_Instructions for the task_. Of all the entries below, retype only the lines from the one with "habillage bois" through the one with "élégant pour une", exactly as they appear.

_Dataset_.
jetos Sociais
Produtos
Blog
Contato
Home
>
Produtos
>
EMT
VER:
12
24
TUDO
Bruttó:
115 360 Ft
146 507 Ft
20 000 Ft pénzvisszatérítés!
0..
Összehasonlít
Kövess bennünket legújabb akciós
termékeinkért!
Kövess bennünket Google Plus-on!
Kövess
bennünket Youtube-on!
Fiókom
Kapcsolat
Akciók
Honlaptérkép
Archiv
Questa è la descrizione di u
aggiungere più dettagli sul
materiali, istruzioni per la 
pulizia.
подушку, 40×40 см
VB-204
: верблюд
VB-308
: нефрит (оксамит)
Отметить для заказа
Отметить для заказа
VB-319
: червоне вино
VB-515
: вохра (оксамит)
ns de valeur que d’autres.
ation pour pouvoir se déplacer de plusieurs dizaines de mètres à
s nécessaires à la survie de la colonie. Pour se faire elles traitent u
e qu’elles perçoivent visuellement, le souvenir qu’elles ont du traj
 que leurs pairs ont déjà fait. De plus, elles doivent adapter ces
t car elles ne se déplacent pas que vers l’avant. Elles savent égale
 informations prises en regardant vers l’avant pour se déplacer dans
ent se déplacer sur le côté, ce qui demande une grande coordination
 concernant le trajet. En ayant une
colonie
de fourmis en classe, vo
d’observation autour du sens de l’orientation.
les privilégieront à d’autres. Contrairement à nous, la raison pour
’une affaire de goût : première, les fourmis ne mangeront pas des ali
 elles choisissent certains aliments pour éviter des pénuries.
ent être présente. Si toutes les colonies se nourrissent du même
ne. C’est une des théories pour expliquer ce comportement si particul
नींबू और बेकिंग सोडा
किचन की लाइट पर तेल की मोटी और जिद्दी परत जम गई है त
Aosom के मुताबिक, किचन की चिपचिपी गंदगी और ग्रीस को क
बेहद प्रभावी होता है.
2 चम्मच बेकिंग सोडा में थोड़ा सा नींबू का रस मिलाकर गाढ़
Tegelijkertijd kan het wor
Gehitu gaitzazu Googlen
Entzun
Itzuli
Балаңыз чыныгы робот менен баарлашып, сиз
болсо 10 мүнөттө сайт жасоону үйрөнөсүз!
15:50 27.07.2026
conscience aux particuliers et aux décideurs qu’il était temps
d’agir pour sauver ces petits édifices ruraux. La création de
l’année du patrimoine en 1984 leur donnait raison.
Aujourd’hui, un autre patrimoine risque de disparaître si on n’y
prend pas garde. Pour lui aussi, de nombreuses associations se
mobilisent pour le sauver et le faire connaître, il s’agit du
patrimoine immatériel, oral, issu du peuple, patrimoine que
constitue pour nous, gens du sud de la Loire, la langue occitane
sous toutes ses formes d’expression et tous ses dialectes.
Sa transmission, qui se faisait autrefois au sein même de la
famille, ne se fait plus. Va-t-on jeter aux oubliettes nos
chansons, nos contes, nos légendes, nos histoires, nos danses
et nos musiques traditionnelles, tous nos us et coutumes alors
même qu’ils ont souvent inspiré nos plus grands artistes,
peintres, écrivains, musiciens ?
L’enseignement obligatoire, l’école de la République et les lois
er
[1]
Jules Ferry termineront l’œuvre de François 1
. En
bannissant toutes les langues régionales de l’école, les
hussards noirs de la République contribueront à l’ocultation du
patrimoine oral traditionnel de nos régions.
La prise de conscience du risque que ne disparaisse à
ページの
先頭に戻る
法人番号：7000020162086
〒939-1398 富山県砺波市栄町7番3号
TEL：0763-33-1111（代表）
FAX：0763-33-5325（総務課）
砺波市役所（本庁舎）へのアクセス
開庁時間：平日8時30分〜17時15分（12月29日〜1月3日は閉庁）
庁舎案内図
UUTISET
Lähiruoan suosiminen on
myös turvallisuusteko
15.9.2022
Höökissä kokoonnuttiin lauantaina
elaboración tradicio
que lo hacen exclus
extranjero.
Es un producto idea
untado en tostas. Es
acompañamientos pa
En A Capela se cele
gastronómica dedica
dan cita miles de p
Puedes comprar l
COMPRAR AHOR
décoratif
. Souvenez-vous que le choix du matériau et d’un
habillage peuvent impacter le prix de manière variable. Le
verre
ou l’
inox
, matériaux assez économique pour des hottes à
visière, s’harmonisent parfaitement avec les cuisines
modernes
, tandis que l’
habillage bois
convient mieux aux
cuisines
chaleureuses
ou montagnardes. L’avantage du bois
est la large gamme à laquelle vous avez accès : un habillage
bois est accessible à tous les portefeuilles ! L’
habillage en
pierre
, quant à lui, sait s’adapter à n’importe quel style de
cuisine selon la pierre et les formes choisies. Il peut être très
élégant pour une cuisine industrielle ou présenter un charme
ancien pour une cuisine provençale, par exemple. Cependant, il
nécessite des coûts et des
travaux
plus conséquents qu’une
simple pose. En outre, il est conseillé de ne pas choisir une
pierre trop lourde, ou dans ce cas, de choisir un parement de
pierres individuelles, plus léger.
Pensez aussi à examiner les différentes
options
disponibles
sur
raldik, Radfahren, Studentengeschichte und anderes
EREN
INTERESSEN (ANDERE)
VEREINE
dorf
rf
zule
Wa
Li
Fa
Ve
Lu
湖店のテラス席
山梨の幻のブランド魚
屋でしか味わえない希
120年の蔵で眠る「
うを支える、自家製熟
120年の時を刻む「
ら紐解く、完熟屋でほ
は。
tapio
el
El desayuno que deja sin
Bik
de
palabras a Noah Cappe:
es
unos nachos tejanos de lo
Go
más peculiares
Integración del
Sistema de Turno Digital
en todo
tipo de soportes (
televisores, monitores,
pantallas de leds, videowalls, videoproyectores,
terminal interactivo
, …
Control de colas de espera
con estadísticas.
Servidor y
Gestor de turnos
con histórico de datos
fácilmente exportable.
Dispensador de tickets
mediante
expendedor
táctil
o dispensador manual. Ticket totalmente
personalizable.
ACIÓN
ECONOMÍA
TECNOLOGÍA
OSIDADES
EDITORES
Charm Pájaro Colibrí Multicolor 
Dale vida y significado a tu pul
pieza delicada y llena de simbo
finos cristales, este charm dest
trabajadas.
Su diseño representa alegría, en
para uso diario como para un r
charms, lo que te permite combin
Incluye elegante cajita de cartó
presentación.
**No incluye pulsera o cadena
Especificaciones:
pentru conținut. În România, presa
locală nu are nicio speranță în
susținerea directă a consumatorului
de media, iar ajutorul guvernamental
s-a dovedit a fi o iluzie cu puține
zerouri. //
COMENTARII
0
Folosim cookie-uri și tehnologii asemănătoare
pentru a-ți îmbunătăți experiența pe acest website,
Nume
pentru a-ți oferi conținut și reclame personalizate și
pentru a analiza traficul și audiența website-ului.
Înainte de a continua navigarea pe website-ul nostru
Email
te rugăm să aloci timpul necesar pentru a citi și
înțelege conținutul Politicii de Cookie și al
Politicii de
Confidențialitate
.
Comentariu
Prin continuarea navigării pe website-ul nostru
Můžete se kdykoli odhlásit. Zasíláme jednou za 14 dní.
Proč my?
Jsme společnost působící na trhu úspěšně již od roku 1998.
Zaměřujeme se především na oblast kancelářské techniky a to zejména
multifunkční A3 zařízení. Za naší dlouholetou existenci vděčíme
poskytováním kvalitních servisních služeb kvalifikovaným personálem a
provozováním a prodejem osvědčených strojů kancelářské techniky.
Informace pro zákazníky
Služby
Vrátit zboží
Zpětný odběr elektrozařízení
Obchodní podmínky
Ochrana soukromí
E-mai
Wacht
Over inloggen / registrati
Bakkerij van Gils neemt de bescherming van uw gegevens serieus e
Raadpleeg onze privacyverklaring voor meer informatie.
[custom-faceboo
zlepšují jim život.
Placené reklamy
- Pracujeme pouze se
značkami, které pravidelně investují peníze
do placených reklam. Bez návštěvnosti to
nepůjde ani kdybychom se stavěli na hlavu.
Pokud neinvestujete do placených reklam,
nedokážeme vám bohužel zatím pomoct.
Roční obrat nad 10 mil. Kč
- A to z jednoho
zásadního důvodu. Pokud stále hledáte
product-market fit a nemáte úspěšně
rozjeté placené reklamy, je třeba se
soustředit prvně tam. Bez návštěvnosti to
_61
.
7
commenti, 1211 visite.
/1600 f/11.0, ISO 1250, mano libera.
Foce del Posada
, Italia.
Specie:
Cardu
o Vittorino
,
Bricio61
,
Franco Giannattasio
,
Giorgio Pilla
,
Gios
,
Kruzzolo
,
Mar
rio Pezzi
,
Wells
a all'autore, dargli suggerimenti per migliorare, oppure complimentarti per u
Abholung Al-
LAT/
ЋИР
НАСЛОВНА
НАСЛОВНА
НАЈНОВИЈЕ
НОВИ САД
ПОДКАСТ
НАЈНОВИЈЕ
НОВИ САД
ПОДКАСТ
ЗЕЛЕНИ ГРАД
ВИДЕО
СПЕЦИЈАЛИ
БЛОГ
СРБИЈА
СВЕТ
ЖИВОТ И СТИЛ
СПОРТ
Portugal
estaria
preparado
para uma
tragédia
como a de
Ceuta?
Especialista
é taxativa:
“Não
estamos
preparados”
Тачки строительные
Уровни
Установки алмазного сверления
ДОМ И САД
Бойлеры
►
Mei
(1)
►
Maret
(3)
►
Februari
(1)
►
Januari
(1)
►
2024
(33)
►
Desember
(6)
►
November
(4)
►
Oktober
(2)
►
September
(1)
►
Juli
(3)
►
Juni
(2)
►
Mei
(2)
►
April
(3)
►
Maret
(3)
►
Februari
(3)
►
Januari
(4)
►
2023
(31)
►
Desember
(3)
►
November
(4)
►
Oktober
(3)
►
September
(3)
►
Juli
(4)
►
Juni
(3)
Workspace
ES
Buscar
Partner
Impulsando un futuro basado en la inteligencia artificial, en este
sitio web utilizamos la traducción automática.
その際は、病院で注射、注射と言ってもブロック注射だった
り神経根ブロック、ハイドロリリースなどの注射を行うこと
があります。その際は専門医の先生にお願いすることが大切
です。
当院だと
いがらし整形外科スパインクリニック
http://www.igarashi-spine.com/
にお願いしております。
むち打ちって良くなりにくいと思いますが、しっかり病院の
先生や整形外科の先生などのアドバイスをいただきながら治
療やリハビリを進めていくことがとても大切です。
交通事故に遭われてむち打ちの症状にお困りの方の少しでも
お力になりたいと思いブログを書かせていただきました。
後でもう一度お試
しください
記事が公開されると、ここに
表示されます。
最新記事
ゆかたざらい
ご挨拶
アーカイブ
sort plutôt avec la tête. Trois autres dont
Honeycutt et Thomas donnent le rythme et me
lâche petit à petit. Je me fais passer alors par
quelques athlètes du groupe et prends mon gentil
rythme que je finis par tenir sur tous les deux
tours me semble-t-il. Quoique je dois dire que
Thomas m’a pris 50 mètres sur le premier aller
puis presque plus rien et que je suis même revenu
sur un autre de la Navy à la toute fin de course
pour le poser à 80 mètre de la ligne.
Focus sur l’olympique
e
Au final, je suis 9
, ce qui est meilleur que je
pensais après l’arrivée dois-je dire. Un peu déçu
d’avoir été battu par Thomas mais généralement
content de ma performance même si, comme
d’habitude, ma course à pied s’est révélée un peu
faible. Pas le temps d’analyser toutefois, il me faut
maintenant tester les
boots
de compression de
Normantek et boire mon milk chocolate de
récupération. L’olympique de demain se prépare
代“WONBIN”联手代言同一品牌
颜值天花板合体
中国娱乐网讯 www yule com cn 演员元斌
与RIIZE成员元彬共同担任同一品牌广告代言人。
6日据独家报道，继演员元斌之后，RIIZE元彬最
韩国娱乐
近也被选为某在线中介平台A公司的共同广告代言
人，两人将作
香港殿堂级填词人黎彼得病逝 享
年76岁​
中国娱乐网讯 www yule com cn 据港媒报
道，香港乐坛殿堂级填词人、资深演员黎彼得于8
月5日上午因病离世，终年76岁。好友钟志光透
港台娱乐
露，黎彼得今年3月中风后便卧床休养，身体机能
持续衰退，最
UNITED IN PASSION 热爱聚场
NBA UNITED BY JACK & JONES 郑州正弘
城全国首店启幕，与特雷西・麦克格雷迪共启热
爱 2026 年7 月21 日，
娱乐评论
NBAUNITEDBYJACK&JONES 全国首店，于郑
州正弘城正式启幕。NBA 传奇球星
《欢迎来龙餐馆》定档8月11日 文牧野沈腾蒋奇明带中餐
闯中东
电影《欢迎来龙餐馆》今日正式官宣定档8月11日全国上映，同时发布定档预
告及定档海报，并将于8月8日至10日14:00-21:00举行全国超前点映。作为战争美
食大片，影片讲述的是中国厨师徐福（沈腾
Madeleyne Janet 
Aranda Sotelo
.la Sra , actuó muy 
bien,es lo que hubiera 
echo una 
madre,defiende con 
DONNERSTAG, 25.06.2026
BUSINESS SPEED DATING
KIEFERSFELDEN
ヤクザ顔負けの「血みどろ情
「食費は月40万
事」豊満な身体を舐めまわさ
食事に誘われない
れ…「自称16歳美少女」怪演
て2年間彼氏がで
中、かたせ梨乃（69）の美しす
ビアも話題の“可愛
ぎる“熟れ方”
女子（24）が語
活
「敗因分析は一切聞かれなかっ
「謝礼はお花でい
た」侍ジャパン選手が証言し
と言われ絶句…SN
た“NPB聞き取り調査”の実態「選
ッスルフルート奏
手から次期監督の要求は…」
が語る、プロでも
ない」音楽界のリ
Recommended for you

_Task response_.
habillage bois
convient mieux aux
cuisines
chaleureuses
ou montagnardes. L’avantage du bois
est la large gamme à laquelle vous avez accès : un habillage
bois est accessible à tous les portefeuilles ! L’
habillage en
pierre
, quant à lui, sait s’adapter à n’importe quel style de
cuisine selon la pierre et les formes choisies. Il peut être très
élégant pour une cuisine industrielle ou présenter un charme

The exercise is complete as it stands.